When it comes to quick and easy nutrition, it is hard to go past a banana – nutrient rich, sweet and tasty and packed in its own container, a banana is a popular snack option or quick meal on the run. A common misconception about this delicious nutrition boost is that it is high in sugar, and as such, not a great choice nutritionally. While bananas do contain naturally occurring sugars, like all fruit does, this does not mean it is a poor choice. Rather it comes down to what you eat them with, and what your overall nutritional plan looks like.
A medium banana contains 100-120 calories, 2-3g of fibre, 18-20g of total carbohydrate and a good dose of magnesium, potassium and a good dose of resistance starch, the type of fibre particular good for gut health. Compared to other popular breakfast choices including smoothies, juices, toast and muffins, a banana contains about 1/4-1/3 of the calories and 1/3 of the sugars. While bananas are often considered high in sugars, they are actually relatively low compared to other popular breakfast choices.
Grabbing a banana for breakfast rather than skipping the first meal of the day, or grabbing a high fat and high calorie option on the run is only a good thing nutritionally but a banana alone is a light breakfast option. This means that you will need to refuel 2-3 hours later to ensure you are full and satisfied until lunchtime. An even better option is to team a nutrient rich banana will another quick and easy breakfast option that is high in protein – a small milk coffee; tub of Greek style yoghurt; handful of nuts and seeds or a protein shake. This combo of nutrient rich carbs and proteins will help to keep your blood glucose levels controlled through the morning, helping you to keep full and satiated until lunchtime.

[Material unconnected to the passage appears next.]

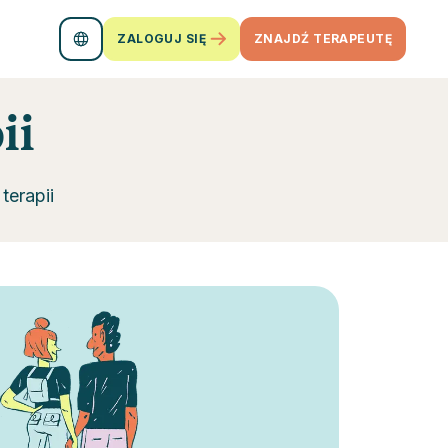
ZALOGUJ SIĘ
ZNAJDŹ TERAPEUTĘ
ii
erapii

Another great way to use a banana as part of your overall nutrition plan is as a quick first breakfast before early morning starts or exercise sessions. Often early in the morning we do not feel like eating anything too substantial. It is though much better to have something small and carb rich early in the morning to get the metabolism going. Once you have eaten this you are then in a position to have a more substantial breakfast an hour or two later.
When it comes to good nutrition, you will never go wrong with fresh, natural foods. While some foods including dairy and fruit do have naturally occurring sugars, when they are consumed as part of an overall balanced diet, they will trump foods purchased away from the home every single time. So no need to stress about eating a nutrient rich banana for breakfast, you may simple need to pair it with something else to keep you fuelled and energised all morning.